## Exercise
The answer must consist of every line in the records below that contains the string "votre".

============

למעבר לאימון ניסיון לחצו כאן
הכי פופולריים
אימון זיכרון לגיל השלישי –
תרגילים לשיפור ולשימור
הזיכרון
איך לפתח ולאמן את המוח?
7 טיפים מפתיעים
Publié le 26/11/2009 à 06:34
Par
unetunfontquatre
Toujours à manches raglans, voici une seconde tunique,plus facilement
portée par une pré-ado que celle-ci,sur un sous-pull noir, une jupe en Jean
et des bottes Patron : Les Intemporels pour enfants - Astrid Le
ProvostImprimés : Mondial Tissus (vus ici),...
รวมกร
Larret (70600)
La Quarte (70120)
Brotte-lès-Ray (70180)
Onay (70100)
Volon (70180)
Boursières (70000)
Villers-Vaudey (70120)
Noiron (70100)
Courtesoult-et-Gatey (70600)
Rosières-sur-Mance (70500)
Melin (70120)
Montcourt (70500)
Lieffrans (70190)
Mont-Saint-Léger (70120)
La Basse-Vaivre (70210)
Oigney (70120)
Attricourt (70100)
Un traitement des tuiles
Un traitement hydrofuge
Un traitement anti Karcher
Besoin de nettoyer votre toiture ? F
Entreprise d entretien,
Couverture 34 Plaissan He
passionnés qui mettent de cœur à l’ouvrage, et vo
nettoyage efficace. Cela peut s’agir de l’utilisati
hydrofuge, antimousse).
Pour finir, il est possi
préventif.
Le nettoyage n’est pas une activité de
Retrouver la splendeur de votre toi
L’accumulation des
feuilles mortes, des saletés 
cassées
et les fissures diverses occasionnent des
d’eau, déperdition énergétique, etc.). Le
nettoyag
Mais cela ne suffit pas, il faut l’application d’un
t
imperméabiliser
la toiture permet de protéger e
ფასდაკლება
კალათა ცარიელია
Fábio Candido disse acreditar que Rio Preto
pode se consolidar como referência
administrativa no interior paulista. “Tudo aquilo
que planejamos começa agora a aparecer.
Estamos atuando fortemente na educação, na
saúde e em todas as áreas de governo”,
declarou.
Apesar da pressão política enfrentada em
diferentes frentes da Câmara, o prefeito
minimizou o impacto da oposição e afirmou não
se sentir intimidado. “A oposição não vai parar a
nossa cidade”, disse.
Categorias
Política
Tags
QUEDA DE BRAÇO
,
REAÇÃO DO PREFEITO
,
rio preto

============

## Response for this exercise
Besoin de nettoyer votre toiture ? F
Retrouver la splendeur de votre toi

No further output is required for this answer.